After a Saturday morning team breakfast at Cracker Barrel, Willcoxon and the rest of the Rock Bridge varsity football team boarded the bus to Jefferson City. In the locker room before the game, Willcoxon sat on a bench and listened to music through earbuds on his iPhone. Suddenly, his phone lit up with a text from a friend: “Are you OK?”

“Yeah, why?” he responded, and then immediately thought of Stuart. Assuming the worst — a car accident or a drunk-driving arrest — Willcoxon finally learned his best friend had chosen to end his own life only hours after they parted ways the previous evening.
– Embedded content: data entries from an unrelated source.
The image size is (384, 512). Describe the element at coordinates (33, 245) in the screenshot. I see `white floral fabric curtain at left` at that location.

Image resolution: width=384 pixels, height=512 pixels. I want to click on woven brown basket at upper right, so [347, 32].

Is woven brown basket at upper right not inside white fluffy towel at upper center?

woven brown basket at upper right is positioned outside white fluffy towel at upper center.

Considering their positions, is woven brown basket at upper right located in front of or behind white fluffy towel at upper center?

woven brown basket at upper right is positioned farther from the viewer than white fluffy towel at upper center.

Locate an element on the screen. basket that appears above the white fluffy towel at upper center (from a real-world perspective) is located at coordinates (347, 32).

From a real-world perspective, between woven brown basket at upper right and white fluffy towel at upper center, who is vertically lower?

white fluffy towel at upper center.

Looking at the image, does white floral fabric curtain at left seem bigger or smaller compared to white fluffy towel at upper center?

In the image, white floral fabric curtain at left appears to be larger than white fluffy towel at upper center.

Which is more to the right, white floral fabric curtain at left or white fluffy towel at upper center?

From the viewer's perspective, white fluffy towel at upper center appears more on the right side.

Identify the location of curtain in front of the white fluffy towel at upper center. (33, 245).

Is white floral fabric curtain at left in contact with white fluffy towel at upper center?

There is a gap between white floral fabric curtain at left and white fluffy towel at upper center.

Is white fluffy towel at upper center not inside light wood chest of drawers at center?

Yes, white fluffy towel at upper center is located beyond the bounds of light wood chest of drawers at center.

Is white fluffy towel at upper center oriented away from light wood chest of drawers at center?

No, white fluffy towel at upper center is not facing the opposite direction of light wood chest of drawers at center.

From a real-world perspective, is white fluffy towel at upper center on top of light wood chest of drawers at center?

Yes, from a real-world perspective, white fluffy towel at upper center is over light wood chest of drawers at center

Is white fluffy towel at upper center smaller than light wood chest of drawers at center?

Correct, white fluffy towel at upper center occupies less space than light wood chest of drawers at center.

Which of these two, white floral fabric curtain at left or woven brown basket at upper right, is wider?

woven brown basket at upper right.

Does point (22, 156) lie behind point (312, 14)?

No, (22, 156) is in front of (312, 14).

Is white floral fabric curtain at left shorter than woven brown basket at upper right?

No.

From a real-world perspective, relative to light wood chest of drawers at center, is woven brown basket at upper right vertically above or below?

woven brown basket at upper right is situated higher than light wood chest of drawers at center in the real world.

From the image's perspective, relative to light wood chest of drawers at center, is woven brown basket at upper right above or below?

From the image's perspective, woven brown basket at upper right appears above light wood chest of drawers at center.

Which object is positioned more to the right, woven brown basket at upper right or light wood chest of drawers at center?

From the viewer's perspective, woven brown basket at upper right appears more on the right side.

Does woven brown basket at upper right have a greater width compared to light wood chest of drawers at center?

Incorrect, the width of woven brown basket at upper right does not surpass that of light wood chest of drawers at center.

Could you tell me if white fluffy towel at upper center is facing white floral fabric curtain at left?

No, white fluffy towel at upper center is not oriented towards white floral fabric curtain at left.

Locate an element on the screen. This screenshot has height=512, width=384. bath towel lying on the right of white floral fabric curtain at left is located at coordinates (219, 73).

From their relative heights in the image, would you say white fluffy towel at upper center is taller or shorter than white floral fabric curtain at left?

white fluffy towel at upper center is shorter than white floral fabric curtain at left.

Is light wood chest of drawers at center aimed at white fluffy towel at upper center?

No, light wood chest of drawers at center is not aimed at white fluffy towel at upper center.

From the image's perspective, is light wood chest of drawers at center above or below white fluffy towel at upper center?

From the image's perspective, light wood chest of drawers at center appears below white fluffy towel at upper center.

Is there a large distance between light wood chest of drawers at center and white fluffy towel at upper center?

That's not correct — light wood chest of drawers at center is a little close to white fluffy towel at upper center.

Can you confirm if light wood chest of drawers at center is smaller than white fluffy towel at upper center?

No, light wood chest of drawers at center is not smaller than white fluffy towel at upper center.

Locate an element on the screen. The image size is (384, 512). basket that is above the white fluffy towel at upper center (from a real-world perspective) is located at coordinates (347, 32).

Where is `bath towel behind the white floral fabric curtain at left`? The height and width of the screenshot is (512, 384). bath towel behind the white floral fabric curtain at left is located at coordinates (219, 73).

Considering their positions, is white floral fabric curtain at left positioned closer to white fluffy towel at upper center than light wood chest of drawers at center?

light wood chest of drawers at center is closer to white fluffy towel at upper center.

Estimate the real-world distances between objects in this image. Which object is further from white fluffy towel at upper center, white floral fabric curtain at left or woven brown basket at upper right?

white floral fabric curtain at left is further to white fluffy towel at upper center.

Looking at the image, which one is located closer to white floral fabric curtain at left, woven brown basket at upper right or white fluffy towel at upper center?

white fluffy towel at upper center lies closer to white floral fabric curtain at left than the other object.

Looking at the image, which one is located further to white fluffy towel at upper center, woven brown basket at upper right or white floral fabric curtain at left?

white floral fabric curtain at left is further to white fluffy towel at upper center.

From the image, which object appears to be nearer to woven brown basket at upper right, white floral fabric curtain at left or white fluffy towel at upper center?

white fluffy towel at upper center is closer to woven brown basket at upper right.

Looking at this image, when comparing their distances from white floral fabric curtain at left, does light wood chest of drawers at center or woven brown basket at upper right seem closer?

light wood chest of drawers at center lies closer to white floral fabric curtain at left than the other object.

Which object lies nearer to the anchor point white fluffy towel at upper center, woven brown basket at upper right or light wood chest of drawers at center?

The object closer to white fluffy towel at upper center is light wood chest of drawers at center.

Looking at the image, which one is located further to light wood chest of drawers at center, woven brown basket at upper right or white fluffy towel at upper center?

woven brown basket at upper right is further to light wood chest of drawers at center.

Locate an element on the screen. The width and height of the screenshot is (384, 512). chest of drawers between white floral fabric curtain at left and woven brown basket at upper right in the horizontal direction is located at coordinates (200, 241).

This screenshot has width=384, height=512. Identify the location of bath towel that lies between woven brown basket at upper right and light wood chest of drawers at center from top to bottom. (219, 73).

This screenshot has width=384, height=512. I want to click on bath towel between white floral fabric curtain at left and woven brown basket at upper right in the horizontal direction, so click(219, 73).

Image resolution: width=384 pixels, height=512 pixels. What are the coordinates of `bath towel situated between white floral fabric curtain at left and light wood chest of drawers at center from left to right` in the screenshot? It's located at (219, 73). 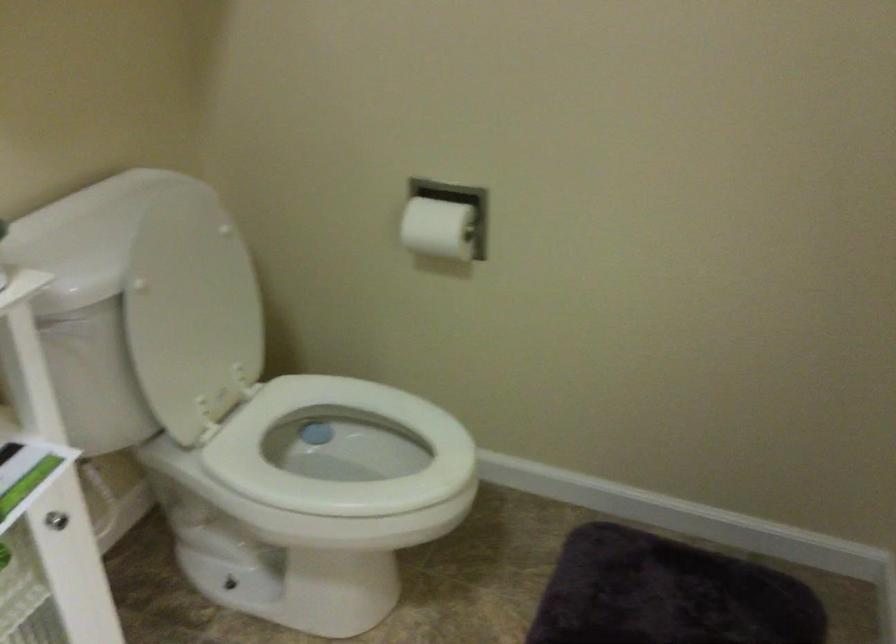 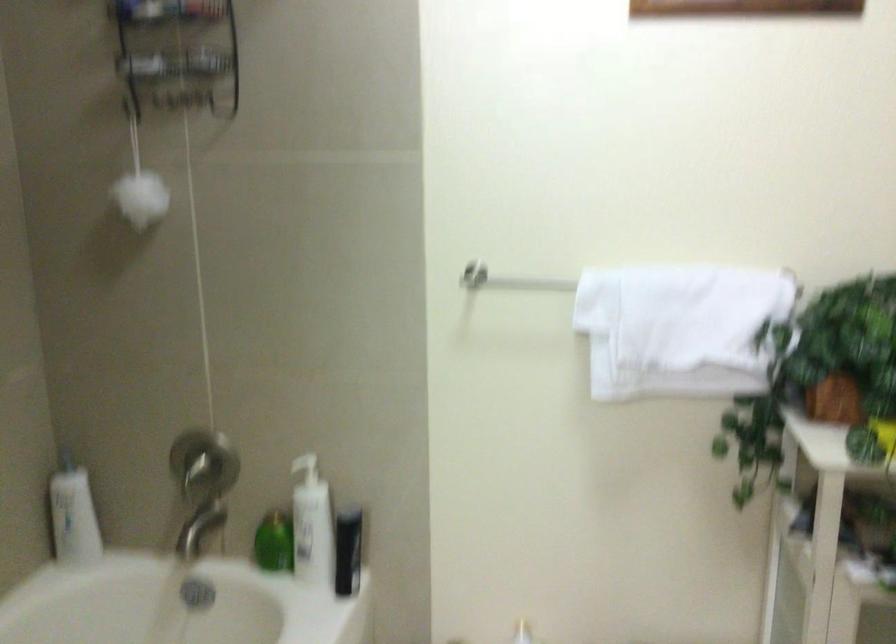 Question: The camera is either moving clockwise (left) or counter-clockwise (right) around the object. The first image is from the beginning of the video and the second image is from the end. Is the camera moving left or right when shooting the video?

Choices:
 (A) Left
 (B) Right

Answer: (B) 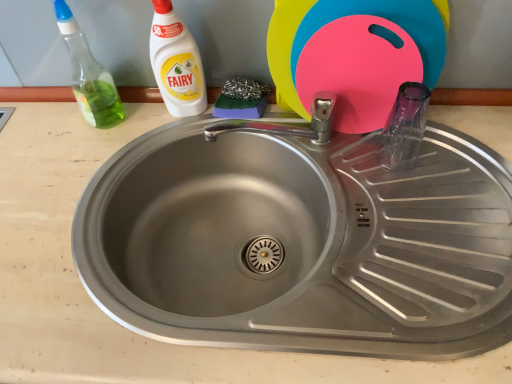 This screenshot has height=384, width=512. I want to click on vacant region to the left of white plastic bottle at upper left, placed as the 2th cleaning product when sorted from left to right, so click(110, 137). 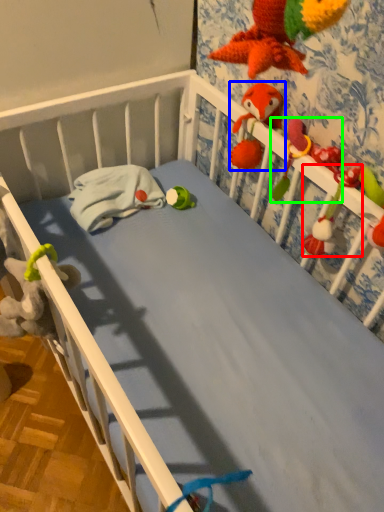 Question: Estimate the real-world distances between objects in this image. Which object is closer to toy (highlighted by a red box), toy (highlighted by a blue box) or parrot (highlighted by a green box)?

Choices:
 (A) toy
 (B) parrot

Answer: (B) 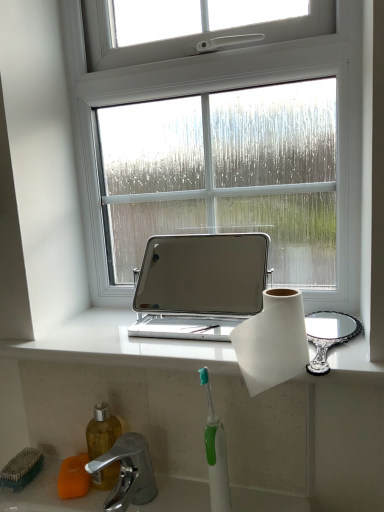 Question: Is white paper at center wider or thinner than silver metallic laptop at center?

Choices:
 (A) wide
 (B) thin

Answer: (B)

Question: Is white paper at center bigger or smaller than silver metallic laptop at center?

Choices:
 (A) big
 (B) small

Answer: (B)

Question: Which is nearer to the white paper at center?

Choices:
 (A) green plastic toothbrush at lower center
 (B) chrome metallic faucet at lower left
 (C) orange sponge at lower left
 (D) silver metallic laptop at center
 (E) white marble window sill at center

Answer: (A)

Question: Which of these objects is positioned farthest from the white marble window sill at center?

Choices:
 (A) white paper at center
 (B) green bristle brush at lower left
 (C) green plastic toothbrush at lower center
 (D) chrome metallic faucet at lower left
 (E) orange sponge at lower left

Answer: (B) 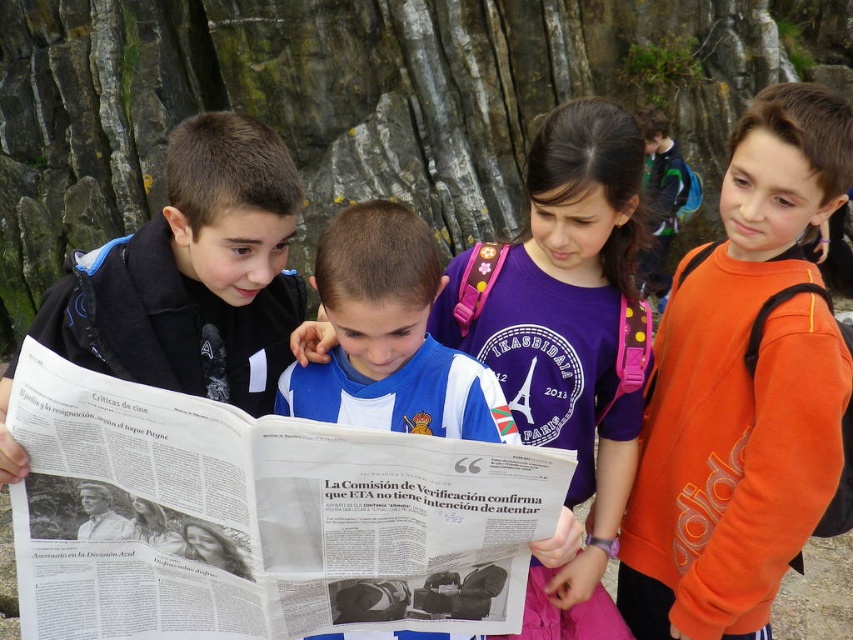 Question: Can you confirm if blue jersey at center is positioned to the right of matte black jacket at center?

Choices:
 (A) yes
 (B) no

Answer: (A)

Question: Which object is closer to the camera taking this photo?

Choices:
 (A) blue jersey at center
 (B) orange fleece sweatshirt at right
 (C) white paper at center

Answer: (C)

Question: Based on their relative distances, which object is farther from the matte black jacket at center?

Choices:
 (A) white paper at center
 (B) blue jersey at center

Answer: (B)

Question: Is blue jersey at center to the left of matte black jacket at center from the viewer's perspective?

Choices:
 (A) no
 (B) yes

Answer: (A)

Question: Is orange fleece sweatshirt at right closer to camera compared to blue jersey at center?

Choices:
 (A) yes
 (B) no

Answer: (B)

Question: Which of these objects is positioned farthest from the matte black jacket at center?

Choices:
 (A) blue jersey at center
 (B) white paper at center
 (C) orange fleece sweatshirt at right

Answer: (C) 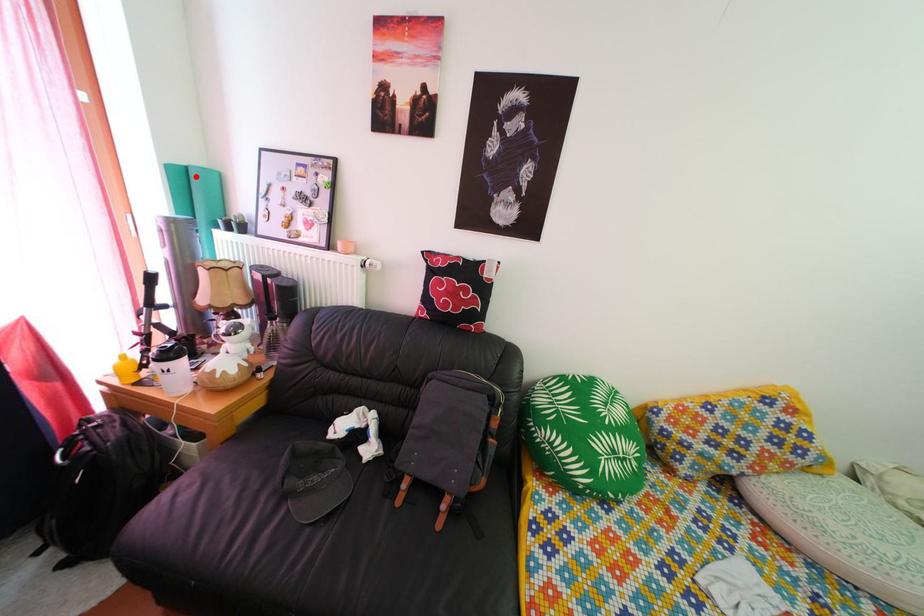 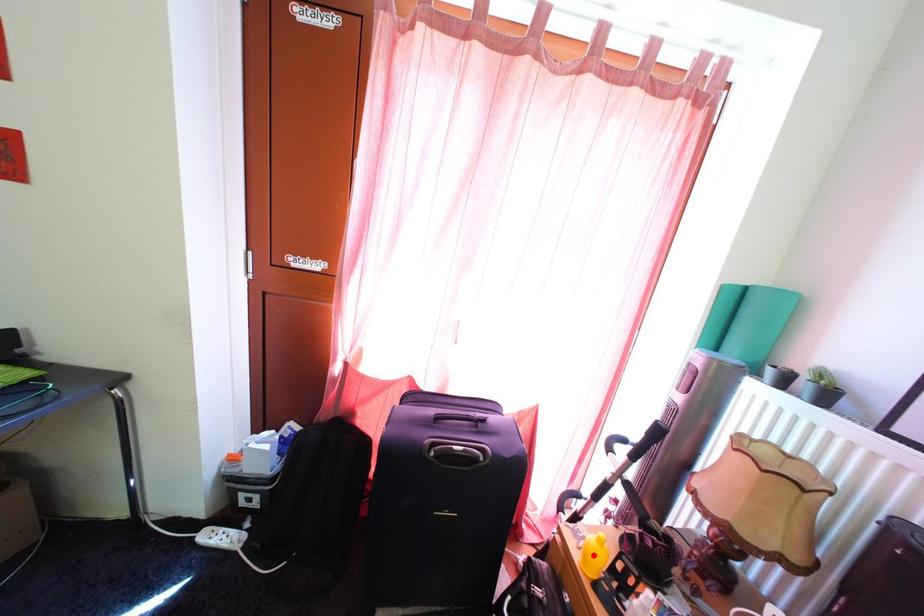 I am providing you with two images of the same scene from different viewpoints. A red point is marked on the first image and another point is marked on the second image. Is the red point in image1 aligned with the point shown in image2?

No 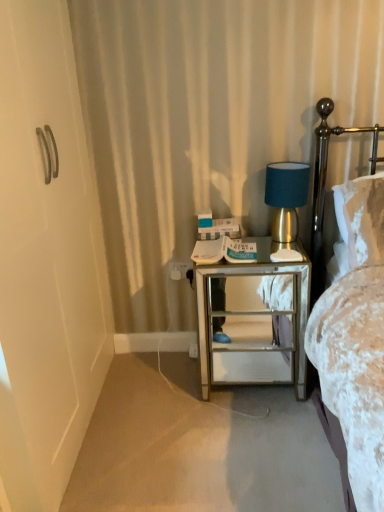 The image size is (384, 512). Identify the location of vacant space situated on the left part of clear glass nightstand at center. (171, 393). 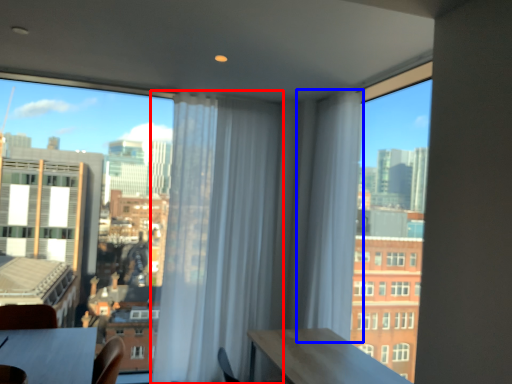 Question: Among these objects, which one is farthest to the camera, curtain (highlighted by a red box) or curtain (highlighted by a blue box)?

Choices:
 (A) curtain
 (B) curtain

Answer: (A) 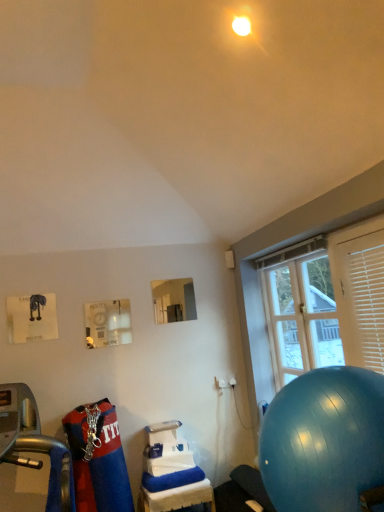 Question: Can you confirm if blue rubber ball at lower right is wider than white plastic table at lower center?

Choices:
 (A) no
 (B) yes

Answer: (B)

Question: Does blue rubber ball at lower right have a lesser width compared to white plastic table at lower center?

Choices:
 (A) yes
 (B) no

Answer: (B)

Question: Does blue rubber ball at lower right appear on the right side of white plastic table at lower center?

Choices:
 (A) yes
 (B) no

Answer: (A)

Question: Is blue rubber ball at lower right looking in the opposite direction of white plastic table at lower center?

Choices:
 (A) yes
 (B) no

Answer: (B)

Question: Would you say blue rubber ball at lower right contains white plastic table at lower center?

Choices:
 (A) yes
 (B) no

Answer: (B)

Question: Is blue rubber ball at lower right to the left or to the right of white plastic table at lower center in the image?

Choices:
 (A) left
 (B) right

Answer: (B)

Question: Considering the positions of point (278, 448) and point (144, 504), is point (278, 448) closer or farther from the camera than point (144, 504)?

Choices:
 (A) farther
 (B) closer

Answer: (B)

Question: From a real-world perspective, relative to white plastic table at lower center, is blue rubber ball at lower right vertically above or below?

Choices:
 (A) below
 (B) above

Answer: (B)

Question: Considering their positions, is blue rubber ball at lower right located in front of or behind white plastic table at lower center?

Choices:
 (A) behind
 (B) front

Answer: (B)

Question: From a real-world perspective, is white plastic blinds at right positioned above or below clear glass window at right?

Choices:
 (A) above
 (B) below

Answer: (A)

Question: In terms of size, does white plastic blinds at right appear bigger or smaller than clear glass window at right?

Choices:
 (A) big
 (B) small

Answer: (B)

Question: Based on their positions, is white plastic blinds at right located to the left or right of clear glass window at right?

Choices:
 (A) right
 (B) left

Answer: (A)

Question: Relative to clear glass window at right, is white plastic blinds at right in front or behind?

Choices:
 (A) behind
 (B) front

Answer: (B)

Question: From the image's perspective, relative to blue rubber ball at lower right, is clear glass window at right above or below?

Choices:
 (A) below
 (B) above

Answer: (B)

Question: In terms of height, does clear glass window at right look taller or shorter compared to blue rubber ball at lower right?

Choices:
 (A) tall
 (B) short

Answer: (A) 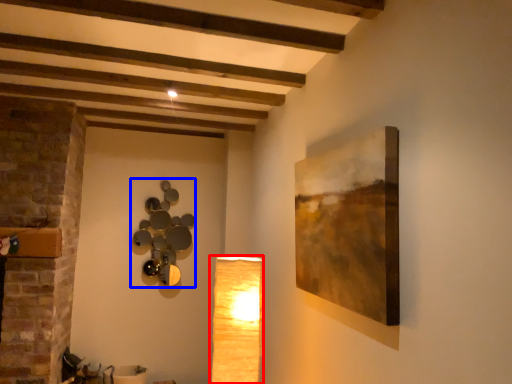 Question: Which object appears farthest to the camera in this image, lamp (highlighted by a red box) or lamp (highlighted by a blue box)?

Choices:
 (A) lamp
 (B) lamp

Answer: (B) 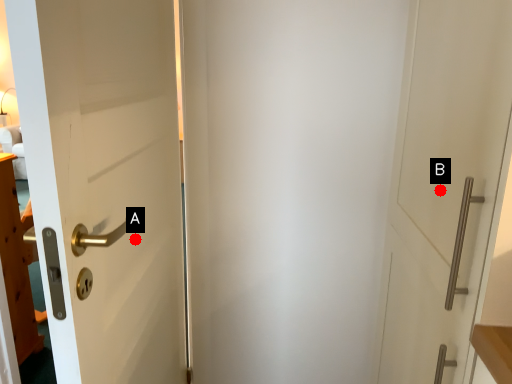 Question: Two points are circled on the image, labeled by A and B beside each circle. Which of the following is the farthest from the observer?

Choices:
 (A) A is further
 (B) B is further

Answer: (A) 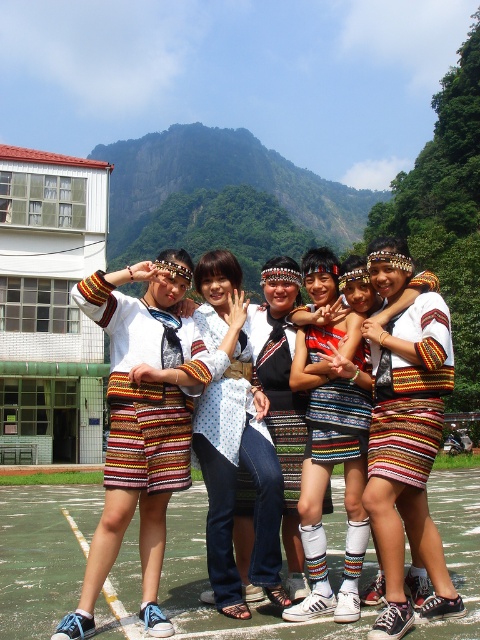 You are a photographer trying to capture the perfect shot of the group. You notice the white dotted shirt at center and the knitted multicolored skirt at center. Which one should you focus on if you want to highlight the lower part of the outfit?

The white dotted shirt at center is below the knitted multicolored skirt at center, so focusing on the white dotted shirt at center would highlight the lower part of the outfit.

From the picture: You are a photographer trying to capture a photo of the group. You notice the white dotted shirt at center and the knitted multicolored skirt at center. Which one is positioned to the left of the other?

The white dotted shirt at center is to the left of the knitted multicolored skirt at center.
Brad was in Kansas City when Beth called him with the news of Stuart’s death.

“Everything was a blur from there,” he says. Arriving back in Columbia, Brad and his brother, Dan, drove to the Boone County Medical Examiner’s Office, where Stuart’s body awaited identification.

“Dan kept trying to talk me out of it,” Brad says. “He said, ‘You seem like you don’t know what’s going on’ — like I was out of it, in shock — and I said, ‘Maybe so, but I have to do this.’ ”

He says he doesn’t cry often, but when Brad saw his son’s body laid out on the examining table that day, the tears were impossible to hold back.

Changes

In May 2010 — nearly a year after she and Brad divorced — Beth moved out of the Eiken family’s house on Moss Oak Court in the Oak Ridge subdivision, where she’d lived for four years. Visitors to her new home in the Southampton Villas are greeted at the door by a flurry of paws and sniffs from her two dogs, Stella and Roxanne. A calendar featuring photos of Stuart hangs on the kitchen wall (Brad and Beth have a new one made up every year and distribute them to family). A small, left-leaning plastic Christmas tree sits above her sink year-round. The faux evergreen used to sit in Stuart’s room in the old house. Photos of Stuart are plastered all over the refrigerator, almost outnumbering those of Maribeth. Magnets offer suicide prevention information, crisis hotline numbers and a list of warning signs for depression.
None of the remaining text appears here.